BGH: Minderung des Reisepreises bei einer Kreuzfahrt
Wir freuen uns, heute einen Gastbeitrag von Pierre-André Brandt veröffentlichen zu können. Pierre hat in Bonn und Düsseldorf studiert und promoviert aktuell rechtsvergleichend zu einem gesellschaftsrechtlichen Thema an der Universität Düsseldorf. Nebenbei ist er als wissenschaftlicher Mitarbeiter in einer Rechtsanwaltskanzlei in Düsseldorf tätig.

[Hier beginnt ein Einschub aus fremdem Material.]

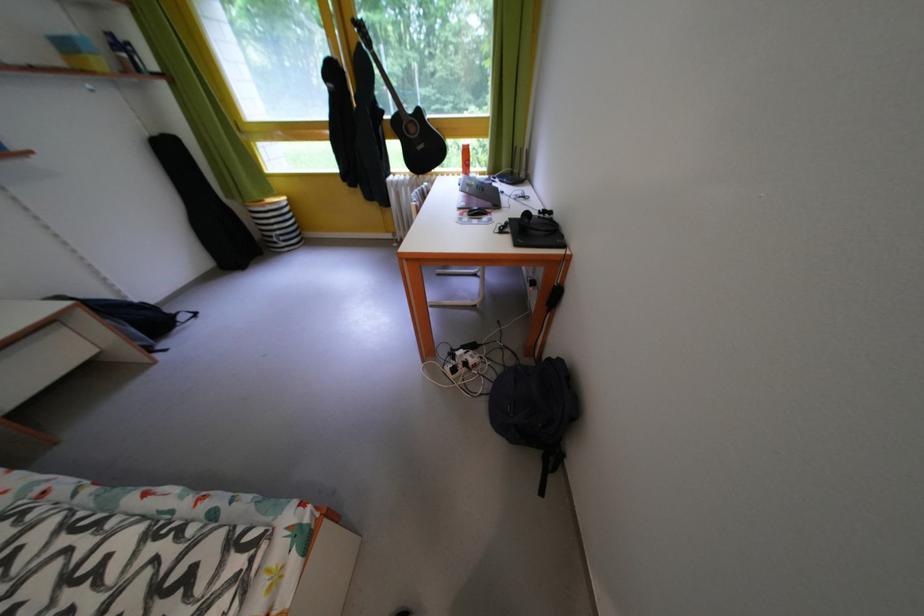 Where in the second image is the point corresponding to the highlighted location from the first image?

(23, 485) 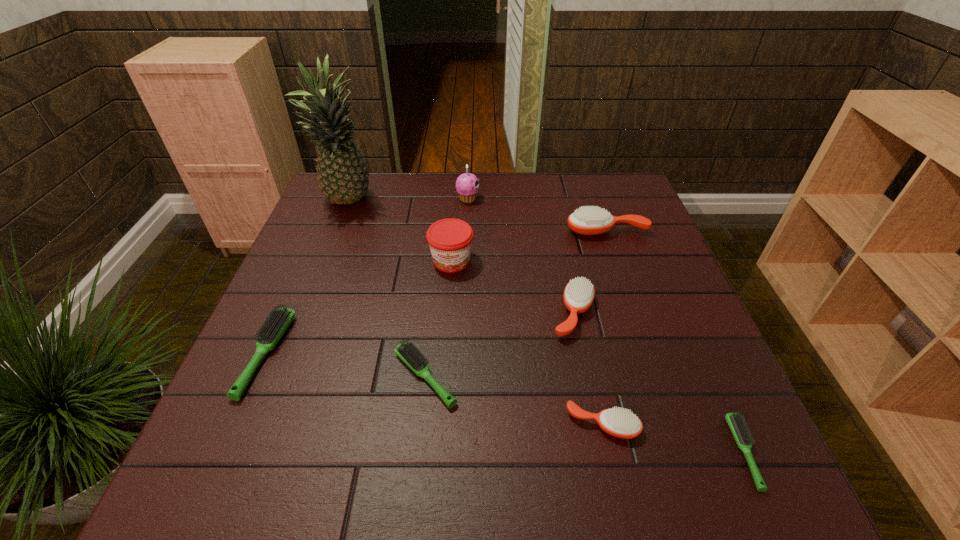 Select which orange hairbrush appears as the second closest to the farthest orange hairbrush. Please provide its 2D coordinates. Your answer should be formatted as a tuple, i.e. [(x, y)], where the tuple contains the x and y coordinates of a point satisfying the conditions above.

[(617, 422)]

The width and height of the screenshot is (960, 540). Identify the location of the third closest orange hairbrush to the shortest object. (593, 220).

Locate which light hairbrush ranks second in proximity to the sixth nearest object. Please provide its 2D coordinates. Your answer should be formatted as a tuple, i.e. [(x, y)], where the tuple contains the x and y coordinates of a point satisfying the conditions above.

[(276, 324)]

This screenshot has height=540, width=960. Identify the location of the second closest light hairbrush to the second light hairbrush from right to left. (735, 421).

This screenshot has height=540, width=960. I want to click on free space that satisfies the following two spatial constraints: 1. on the label side of the fourth farthest object; 2. on the left side of the nearest light hairbrush, so click(438, 451).

I want to click on free space that satisfies the following two spatial constraints: 1. on the back side of the second hairbrush from left to right; 2. on the left side of the second tallest hairbrush, so click(x=432, y=313).

Find the location of a particular element. This screenshot has height=540, width=960. vacant area in the image that satisfies the following two spatial constraints: 1. on the front side of the smallest orange hairbrush; 2. on the left side of the leftmost hairbrush is located at coordinates (236, 424).

Find the location of a particular element. vacant space that satisfies the following two spatial constraints: 1. on the face of the nearest orange hairbrush; 2. on the left side of the cupcake is located at coordinates (460, 424).

You are a GUI agent. You are given a task and a screenshot of the screen. Output one action in this format:
    pyautogui.click(x=<x>, y=<y>)
    Task: Click on the vacant region that satisfies the following two spatial constraints: 1. on the face of the second tallest object; 2. on the left side of the smallest orange hairbrush
    
    Given the screenshot: What is the action you would take?
    pyautogui.click(x=460, y=424)

The width and height of the screenshot is (960, 540). I want to click on vacant region that satisfies the following two spatial constraints: 1. on the face of the cupcake; 2. on the right side of the nearest orange hairbrush, so click(460, 424). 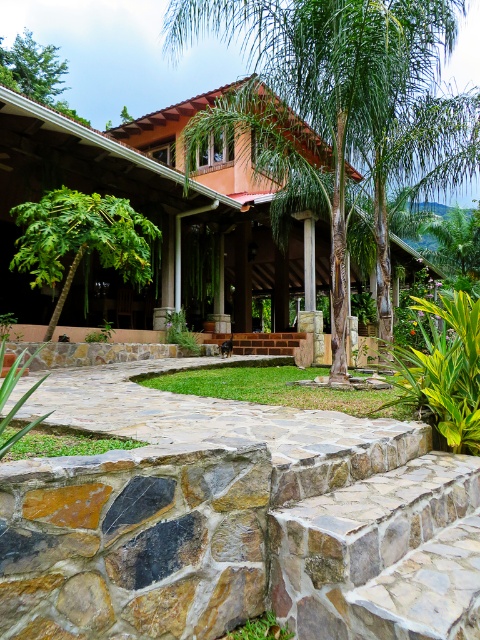 Question: Which point appears farthest from the camera in this image?

Choices:
 (A) (127, 198)
 (B) (13, 81)

Answer: (B)

Question: Can you confirm if green leafy palm tree at center is thinner than green leafy tree at left?

Choices:
 (A) yes
 (B) no

Answer: (B)

Question: Is green leafy palm tree at center further to the viewer compared to green leafy tree at upper left?

Choices:
 (A) yes
 (B) no

Answer: (B)

Question: Which object is closer to the camera taking this photo?

Choices:
 (A) green leafy palm tree at center
 (B) green leafy tree at left

Answer: (A)

Question: Which object is positioned farthest from the green leafy palm tree at center?

Choices:
 (A) green leafy tree at upper left
 (B) green leafy tree at left

Answer: (A)

Question: Can you confirm if green leafy tree at left is wider than green leafy tree at upper left?

Choices:
 (A) no
 (B) yes

Answer: (A)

In einer aktuellen Entscheidung zum Reiserecht (BGH Urteil vom 14.05.2013 – X ZR 15/11) hatte sich der zuständige X. Zivilsenat des BGH, neben den Anforderungen an die Berechnung der Minderung des Reisepreises bei einer mangelhaften Reise, auch mit den Rechtsfolgen einer durch den Reisemangel bedingten Kündigung sowie dem Anspruch auf Ersatz von nutzlos aufgewendeter Urlaubszeit auseinanderzusetzen. Dem Fall lag folgender Sachverhalt zugrunde (nach Pressemitteilung Nr. 88/2013 des BGH):
I. Sachverhalt
B veranstaltete eine 14tägige Kreuzfahrt „Sommer in Grönland“, an der Kunden des K, der ein Touristikunternehmen betreibt, teilnahmen. Während der Kreuzfahrt kam es zu Abweichungen von der ursprünglichen Reiseplanung. Es wurde eine andere Fahrtroute als geplant gewählt, ferner entfielen geplante Landgänge oder wurden erheblich verkürzt. Die vorgesehenen Besuche der Faröer- und der Orkney-Inseln entfielen, da die Maschinenleistung aufgrund verschmutzen Bunkeröls herabgesetzt werden musste. Mehrere der Reisenden brachen die Kreuzfahrt daraufhin in Reykjavik ab. Die übrigen Reisenden verbrachten die Tage bis zur Ankunft in Kiel auf See. B erstattete allen Reisenden 40 % des Reisepreises.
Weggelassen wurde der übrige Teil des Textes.